Q (Frans Alkemade, GroenLinks, climate specialist): ‘I am in favour of re-collectivisation. But I’m not convinced that decentralisation is the way to go. It probably means that the system won’t be scalable to the whole town, and isn’t the most efficient way to produce energy. Why don’t you feed the bio-fuels into the existing large coal plant? It might be cheaper and you might get more energy out of it too.’
Willems: ‘We have compared several options. This size proved to be the most cost-effective; it will make profit in seven years. And when you have your heat produced by the plant in Geertruidenberg, 40 kilometres away, you have a considerable loss of temperature.’
Q: ‘How many jobs will the projects create?’
Willems: ‘That question is too complicated to answer yet. But without them, those jobs certainly wouldn’t have existed.’
Q: ‘Will your party get the benefit for the initiative in March? Having a minority position in the local coalition, you are not very visible.’
Willems: ‘Other parties don’t address environment issues.
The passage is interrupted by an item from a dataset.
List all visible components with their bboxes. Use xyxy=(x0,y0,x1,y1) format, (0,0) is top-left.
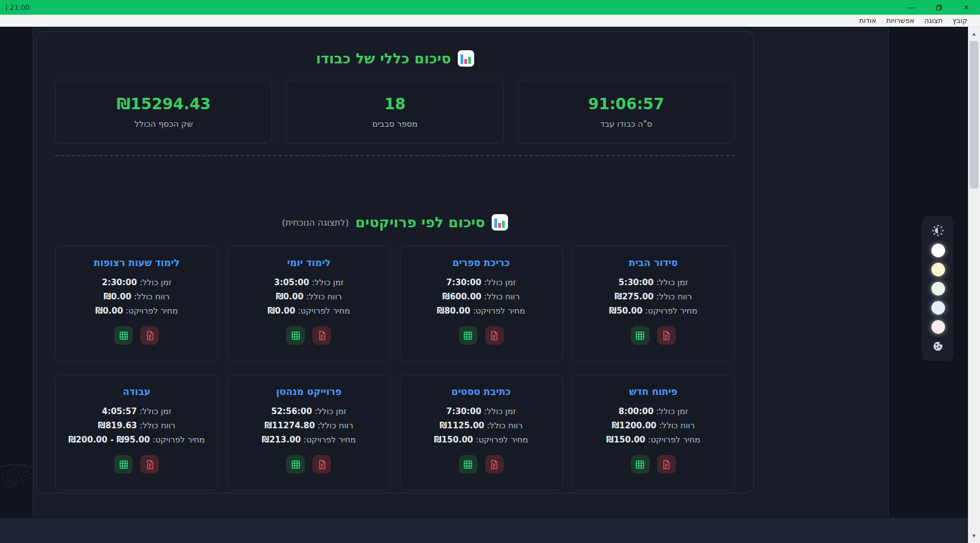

We don’t only highlight the CO2 reduction results, we also can prove their cost-effectiveness: users pay less. So our PR job is quite easy. But it is equally important, to talk to other partners in society, like companies and schools.’
[i]Other publications: a Handbook on the European Citizens’initiative, a Handbook on Campaigning. The GEF also has a Web platform on which articles by national foundations are published.
[ii]Jean-Marc Nollet : Le Green Deal, proposition pour une sortie de crises. Le Cri, Bruxelles 2008.